=== WHAT YOU WILL DO ===
Please copy each line below that contains the word "ogrevanjem".

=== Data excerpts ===
──────

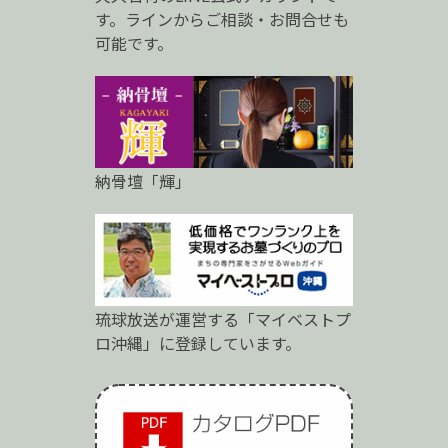
ロ
す。ラインからご相談・お問合せも
可能です。
納骨壇「輝」
琉球放送が運営する「マイベストプ
ロ沖縄」に登録しています。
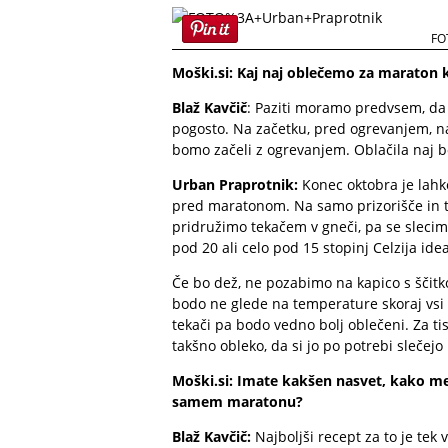
FO
Moški.si: Kaj naj oblečemo za maraton
Blaž Kavčič
: Paziti moramo predvsem, da 
pogosto. Na začetku, pred ogrevanjem, na
bomo začeli z ogrevanjem. Oblačila naj bod
Urban Praprotnik:
Konec oktobra je lahko
pred maratonom. Na samo prizorišče in t
pridružimo tekačem v gneči, pa se slecim
pod 20 ali celo pod 15 stopinj Celzija idea
Če bo dež, ne pozabimo na kapico s ščitko
bodo ne glede na temperature skoraj vsi p
tekači pa bodo vedno bolj oblečeni. Za ti
takšno obleko, da si jo po potrebi slečejo
Moški.si: Imate kakšen nasvet, kako me
samem maratonu?
Blaž Kavčič:
Najboljši recept za to je tek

──────

=== ANSWER BOX ===
pogosto. Na začetku, pred ogrevanjem, na
bomo začeli z ogrevanjem. Oblačila naj bod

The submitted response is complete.